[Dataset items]
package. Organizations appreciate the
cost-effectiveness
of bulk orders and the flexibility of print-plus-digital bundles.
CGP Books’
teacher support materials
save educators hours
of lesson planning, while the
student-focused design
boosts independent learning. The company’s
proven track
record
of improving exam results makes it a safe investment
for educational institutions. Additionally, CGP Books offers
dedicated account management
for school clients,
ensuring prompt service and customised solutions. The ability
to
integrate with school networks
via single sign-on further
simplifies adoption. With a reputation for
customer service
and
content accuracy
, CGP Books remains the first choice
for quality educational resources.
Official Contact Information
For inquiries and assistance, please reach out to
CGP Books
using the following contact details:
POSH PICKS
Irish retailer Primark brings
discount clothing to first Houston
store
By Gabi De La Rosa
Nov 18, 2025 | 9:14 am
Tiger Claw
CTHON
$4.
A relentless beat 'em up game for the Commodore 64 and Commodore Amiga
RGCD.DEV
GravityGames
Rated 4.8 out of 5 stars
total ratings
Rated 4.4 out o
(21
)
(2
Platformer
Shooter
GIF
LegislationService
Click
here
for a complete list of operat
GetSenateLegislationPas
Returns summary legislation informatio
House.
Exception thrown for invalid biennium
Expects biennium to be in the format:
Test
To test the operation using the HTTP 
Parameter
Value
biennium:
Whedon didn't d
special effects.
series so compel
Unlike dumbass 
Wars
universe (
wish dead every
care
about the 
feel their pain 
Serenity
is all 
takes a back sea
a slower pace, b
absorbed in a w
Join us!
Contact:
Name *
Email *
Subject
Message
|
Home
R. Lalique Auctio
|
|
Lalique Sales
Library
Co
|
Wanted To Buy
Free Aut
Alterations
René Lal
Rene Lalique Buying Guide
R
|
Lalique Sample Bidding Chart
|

■ **Exercise directions**
Going through the data, count each line where the word "Lalique" appears, and state only the total.

■ **Solved exercise**
4